DRAFT Status of Work on IDNA2008 + IDNAv2
Vint Cerf
vint at google.com
Sun Mar 22 21:31:29 CET 2009
thanks Mark - I re-issued version 5 of the material so some of your
comments have crossed in the mail. I will try to update once more to
take into account your comments or at least annotate as reminders for
discussion.
v
Vint Cerf
Google
1818 Library Street, Suite 400
Reston, VA 20190
202-370-5637
vint at google.com
On Mar 22, 2009, at 3:51 PM, Mark Davis wrote:
> Here are comments on the status. (I tried to update to the later
> doc, but because it was only distributed in pdf, I had to do it
> manually, so I may have missed something.)
>
>
> Mark
>
>
> On Fri, Mar 20, 2009 at 06:12, Vint Cerf <vint at google.com> wrote:
> DRAFT Status of work on IDNA2008
>
> 3/21/2009 0523 PDT
>
>
> Vint Cerf
>
>
> This brief summary is intended to provide some focus for the IDNABIS
> WG meetings
> scheduled for Monday and Tuesday, March 23 (1740-1940) and March 24
> (0900-1130).
>
> One goal is to try to assess rough consensus about the present
> documentation on the
> presumption that we are abiding by the ground-rules set forth in the
> charter of the WG.
> Another is to assess what the implications are for users,
> registries, registrars if
> IDNA2008 is adopted as it presently stands. A third goal is to
> examine the implications
> of the IDNAV2 proposal from Paul Hoffman and contrast with adoption
> of IDNA2008.
>
> I fully recognize that consensus has to be assessed from mailing
> list exchanges, not
> merely from appearances at our face to face meetings.
>
> The material presented below is by no means intended to be more than
> a basis for
> discussion, and is not intended as a penultimate recommendation.
>
> I think it would also be useful to mark where each is different from
> IDNA2003.
>
>
> Background
>
>
>
> Under the IDNABIS charter, the IDNA2008 design as it now stands
> makes several
> specific assumptions or makes specific propositions to achieve a
> number of goals:
>
> 0. Avoid dependence on any specific version of Unicode through the
> use of rules
> for determining PVALID characters based on Unicode character
> properties
>
> add: "as much as possible". Exceptions may be necessary in some
> cases (and are included in the draft tables).
>
>
> 1. No change to the deployed DNS server functionality (domain name
> labels limited to
> ASCII and case-insensitive matching only)

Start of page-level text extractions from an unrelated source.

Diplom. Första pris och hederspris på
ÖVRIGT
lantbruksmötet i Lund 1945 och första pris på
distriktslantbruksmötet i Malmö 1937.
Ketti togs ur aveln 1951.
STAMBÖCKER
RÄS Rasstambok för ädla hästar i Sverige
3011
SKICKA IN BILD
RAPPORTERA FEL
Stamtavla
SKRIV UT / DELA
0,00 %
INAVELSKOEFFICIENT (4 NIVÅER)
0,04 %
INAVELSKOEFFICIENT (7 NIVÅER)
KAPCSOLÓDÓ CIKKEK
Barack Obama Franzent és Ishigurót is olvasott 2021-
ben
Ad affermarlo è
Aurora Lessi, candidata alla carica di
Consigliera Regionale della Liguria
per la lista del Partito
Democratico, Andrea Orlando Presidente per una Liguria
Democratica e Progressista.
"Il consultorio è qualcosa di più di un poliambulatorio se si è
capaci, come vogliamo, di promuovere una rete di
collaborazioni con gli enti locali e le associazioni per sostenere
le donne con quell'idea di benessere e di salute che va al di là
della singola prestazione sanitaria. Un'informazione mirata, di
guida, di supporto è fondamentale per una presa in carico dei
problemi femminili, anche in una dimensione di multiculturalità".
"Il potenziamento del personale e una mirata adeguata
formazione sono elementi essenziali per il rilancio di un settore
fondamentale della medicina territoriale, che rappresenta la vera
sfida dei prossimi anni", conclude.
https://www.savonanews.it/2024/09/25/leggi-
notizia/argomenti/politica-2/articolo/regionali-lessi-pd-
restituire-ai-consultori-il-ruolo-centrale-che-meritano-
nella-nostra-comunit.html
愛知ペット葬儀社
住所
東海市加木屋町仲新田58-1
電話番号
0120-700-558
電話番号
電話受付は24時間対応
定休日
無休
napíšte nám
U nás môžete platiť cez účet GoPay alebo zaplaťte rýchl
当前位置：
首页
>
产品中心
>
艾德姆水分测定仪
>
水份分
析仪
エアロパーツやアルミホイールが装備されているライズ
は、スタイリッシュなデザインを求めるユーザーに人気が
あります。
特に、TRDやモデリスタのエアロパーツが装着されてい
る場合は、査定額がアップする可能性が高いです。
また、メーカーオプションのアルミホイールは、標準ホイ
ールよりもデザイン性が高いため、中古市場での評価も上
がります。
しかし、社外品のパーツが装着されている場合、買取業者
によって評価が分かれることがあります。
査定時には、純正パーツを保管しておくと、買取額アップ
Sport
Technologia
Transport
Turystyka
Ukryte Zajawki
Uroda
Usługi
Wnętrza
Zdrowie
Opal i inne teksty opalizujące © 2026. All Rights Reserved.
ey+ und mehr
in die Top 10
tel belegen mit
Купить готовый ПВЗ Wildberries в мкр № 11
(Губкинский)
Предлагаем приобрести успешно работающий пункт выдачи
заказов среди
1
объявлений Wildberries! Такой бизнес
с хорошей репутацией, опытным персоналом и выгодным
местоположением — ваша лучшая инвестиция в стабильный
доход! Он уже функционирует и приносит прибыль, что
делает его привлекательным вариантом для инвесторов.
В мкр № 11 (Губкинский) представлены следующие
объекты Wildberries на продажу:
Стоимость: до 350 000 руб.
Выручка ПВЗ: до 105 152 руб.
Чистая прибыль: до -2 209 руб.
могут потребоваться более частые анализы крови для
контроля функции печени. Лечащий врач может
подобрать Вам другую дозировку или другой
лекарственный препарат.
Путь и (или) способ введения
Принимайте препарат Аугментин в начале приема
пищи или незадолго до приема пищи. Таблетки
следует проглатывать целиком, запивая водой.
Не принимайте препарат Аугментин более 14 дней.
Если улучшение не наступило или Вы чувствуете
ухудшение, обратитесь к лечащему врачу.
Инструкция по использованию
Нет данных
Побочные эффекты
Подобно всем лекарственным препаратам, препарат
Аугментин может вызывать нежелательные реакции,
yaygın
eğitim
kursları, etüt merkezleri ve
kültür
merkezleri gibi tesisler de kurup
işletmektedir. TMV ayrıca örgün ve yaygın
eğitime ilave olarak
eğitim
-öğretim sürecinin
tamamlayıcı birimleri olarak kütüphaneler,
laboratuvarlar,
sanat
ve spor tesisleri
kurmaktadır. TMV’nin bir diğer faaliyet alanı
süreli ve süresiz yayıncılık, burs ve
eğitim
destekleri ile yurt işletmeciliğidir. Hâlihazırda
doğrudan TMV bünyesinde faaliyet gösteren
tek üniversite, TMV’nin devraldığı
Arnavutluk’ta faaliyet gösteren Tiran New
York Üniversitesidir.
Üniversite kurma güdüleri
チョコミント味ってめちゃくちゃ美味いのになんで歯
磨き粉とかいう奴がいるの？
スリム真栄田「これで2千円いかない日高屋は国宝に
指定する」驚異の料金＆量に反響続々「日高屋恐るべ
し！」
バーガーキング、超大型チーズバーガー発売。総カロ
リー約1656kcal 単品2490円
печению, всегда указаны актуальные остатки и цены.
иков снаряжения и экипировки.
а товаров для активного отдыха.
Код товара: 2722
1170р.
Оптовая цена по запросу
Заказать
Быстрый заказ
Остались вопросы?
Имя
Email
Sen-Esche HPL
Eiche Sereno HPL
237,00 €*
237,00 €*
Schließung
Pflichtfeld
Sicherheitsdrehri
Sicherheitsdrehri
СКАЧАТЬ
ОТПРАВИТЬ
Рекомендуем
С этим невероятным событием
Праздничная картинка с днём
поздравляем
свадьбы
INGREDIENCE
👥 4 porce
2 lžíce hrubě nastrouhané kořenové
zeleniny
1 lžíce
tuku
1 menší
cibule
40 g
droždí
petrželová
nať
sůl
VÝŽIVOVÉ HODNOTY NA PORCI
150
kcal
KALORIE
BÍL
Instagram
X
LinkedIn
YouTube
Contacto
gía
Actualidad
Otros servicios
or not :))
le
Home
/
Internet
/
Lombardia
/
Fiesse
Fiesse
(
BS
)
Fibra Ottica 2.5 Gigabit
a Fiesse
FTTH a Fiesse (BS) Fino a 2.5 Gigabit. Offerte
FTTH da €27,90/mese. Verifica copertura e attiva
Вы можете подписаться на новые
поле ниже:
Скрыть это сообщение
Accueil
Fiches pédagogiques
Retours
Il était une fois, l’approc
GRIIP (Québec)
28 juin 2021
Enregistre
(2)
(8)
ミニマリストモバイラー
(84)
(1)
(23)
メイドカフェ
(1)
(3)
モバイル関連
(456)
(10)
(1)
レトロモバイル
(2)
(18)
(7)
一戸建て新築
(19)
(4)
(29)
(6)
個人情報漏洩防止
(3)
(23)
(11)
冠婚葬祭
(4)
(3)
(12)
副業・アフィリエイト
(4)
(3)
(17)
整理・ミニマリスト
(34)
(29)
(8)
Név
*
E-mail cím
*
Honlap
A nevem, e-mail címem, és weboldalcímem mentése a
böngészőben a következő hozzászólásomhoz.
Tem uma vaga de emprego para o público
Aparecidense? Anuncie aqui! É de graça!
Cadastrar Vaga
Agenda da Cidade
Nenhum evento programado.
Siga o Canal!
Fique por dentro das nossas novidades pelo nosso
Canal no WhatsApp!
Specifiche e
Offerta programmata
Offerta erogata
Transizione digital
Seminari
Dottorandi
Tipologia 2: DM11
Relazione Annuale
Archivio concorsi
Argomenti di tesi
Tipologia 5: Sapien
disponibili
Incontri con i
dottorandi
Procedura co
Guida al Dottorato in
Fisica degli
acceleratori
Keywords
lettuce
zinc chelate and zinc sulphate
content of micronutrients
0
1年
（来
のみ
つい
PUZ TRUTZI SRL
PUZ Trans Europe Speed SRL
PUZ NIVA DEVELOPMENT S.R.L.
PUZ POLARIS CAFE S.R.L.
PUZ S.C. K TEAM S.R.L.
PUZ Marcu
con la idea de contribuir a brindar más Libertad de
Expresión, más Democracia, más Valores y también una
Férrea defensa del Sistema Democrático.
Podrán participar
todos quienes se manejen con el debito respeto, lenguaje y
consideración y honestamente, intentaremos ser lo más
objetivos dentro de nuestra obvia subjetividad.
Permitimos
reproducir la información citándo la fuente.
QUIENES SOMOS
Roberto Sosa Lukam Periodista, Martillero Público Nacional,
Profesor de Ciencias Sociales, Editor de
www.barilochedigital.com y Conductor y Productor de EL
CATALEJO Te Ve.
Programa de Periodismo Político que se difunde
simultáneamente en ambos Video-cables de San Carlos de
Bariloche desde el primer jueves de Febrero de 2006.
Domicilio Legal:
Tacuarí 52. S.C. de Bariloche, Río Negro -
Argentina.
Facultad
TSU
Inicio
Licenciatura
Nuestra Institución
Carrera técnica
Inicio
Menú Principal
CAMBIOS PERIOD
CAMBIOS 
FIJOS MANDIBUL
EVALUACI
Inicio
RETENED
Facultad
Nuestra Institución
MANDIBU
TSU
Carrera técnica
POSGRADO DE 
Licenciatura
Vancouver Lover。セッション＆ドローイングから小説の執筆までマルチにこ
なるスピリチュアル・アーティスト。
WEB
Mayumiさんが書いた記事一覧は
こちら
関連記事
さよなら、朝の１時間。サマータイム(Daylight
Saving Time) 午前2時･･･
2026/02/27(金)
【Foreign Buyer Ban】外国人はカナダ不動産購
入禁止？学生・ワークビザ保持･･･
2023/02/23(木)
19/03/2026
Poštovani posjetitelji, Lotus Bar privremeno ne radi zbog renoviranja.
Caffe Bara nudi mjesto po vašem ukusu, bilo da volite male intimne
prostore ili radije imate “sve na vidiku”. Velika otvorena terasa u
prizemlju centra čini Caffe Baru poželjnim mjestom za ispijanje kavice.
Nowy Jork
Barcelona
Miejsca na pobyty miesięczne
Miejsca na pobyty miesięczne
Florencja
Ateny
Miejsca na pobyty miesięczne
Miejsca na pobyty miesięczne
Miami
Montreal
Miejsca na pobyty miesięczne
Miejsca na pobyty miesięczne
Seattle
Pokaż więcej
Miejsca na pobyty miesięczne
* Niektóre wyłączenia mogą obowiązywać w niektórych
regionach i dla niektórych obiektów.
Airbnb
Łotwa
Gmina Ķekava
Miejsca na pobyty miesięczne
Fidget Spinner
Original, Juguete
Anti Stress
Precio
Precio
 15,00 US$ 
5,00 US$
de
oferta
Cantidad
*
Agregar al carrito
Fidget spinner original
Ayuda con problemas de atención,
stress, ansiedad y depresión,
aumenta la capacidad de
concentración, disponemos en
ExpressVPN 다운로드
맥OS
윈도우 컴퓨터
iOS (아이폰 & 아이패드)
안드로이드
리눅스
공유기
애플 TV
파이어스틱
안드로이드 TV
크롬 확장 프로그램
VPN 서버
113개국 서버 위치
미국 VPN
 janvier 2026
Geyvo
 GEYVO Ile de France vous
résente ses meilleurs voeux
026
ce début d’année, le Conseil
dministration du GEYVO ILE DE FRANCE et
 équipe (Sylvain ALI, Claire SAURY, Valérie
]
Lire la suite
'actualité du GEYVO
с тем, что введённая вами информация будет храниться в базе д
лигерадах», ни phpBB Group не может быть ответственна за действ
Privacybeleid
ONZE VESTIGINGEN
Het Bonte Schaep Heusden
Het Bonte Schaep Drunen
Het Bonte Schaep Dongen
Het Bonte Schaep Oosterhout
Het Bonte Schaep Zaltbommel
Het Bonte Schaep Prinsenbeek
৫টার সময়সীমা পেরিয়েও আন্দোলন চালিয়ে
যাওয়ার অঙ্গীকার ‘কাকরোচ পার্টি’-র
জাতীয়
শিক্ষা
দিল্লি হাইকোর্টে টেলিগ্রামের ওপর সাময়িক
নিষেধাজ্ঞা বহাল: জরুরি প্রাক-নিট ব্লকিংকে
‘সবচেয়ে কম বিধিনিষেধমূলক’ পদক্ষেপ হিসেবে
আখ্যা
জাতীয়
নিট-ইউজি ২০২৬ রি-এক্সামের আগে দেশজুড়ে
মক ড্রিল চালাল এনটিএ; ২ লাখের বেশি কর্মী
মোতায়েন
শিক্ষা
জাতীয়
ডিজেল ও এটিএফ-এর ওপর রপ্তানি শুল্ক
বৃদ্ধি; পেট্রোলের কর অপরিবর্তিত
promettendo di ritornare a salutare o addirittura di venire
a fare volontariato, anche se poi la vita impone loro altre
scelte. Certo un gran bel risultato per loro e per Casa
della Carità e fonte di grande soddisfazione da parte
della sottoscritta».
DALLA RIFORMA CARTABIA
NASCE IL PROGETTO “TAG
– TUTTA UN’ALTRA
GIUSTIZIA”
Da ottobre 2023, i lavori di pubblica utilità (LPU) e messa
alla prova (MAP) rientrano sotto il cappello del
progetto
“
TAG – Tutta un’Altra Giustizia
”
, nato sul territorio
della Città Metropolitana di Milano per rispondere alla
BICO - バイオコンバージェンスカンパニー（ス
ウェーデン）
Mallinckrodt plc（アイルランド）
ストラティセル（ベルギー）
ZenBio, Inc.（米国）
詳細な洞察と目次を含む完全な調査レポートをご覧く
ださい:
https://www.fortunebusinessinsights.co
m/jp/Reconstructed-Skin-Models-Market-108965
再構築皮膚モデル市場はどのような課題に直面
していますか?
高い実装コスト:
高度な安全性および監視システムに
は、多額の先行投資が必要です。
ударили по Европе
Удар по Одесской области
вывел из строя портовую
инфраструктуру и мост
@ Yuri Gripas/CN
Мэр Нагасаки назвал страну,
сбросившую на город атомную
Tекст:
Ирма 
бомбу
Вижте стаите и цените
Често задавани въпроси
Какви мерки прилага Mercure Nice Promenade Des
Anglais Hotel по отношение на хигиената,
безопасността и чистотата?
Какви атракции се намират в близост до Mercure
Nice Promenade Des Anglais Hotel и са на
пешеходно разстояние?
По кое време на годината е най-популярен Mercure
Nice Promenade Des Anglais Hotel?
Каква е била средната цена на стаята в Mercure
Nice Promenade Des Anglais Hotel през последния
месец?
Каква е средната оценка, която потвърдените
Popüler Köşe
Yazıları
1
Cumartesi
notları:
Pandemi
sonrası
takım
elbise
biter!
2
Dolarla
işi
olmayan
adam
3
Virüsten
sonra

> [no change from IDNA2003]
>
> 2. Esszet, Final Sigma, ZWJ and ZWNJ, geresh and gershayim are
> PVALID characters
> some of which are treated through contextual rules (there is
> still ongoing discussion
> about the implications of these choices)
>
> This is also a current feature of the drafts, but not required by
> the charter. It is unclear whether this is actually consistent with
> the charter or not. "This work is intended to specify an improved
> means to produce and use stable and unambiguous IDN identifiers."
> Effectively, any IDN with the first four characters is ambiguous
> between versions of IDNA in that it will lead to different addresses.
>
>
> 3. Unassigned Unicode characters will not be looked up
>
> Just a comment (no change): IDNA2003 had the slightly different
> goal: unassigned Unicode characters will not be returned from the DNS.
>
>
> 4. No mapping of characters at least within the protocol specification
>
> 5. No modification of or dependence on Nameprep (and thus no impact
> on other protocols relying on Nameprep or Stringprep.)
>
> 6. Clear specification of valid "dot" form in a way that is
> consistent with DNS
> protocol requirements.
>
> IDNA2003 specified the dot form in a way that is consistent with
> DNS; that is, it required no change of the DNS protocol, so this is
> no change. That is, once in the ACE form, dots are dots.
>
>
> 7. Symmetry between native-character ("Unicode") and ACE ("Punycode")
> forms of a label.
>
> This may be a goal, but it is not achieved by the current drafts.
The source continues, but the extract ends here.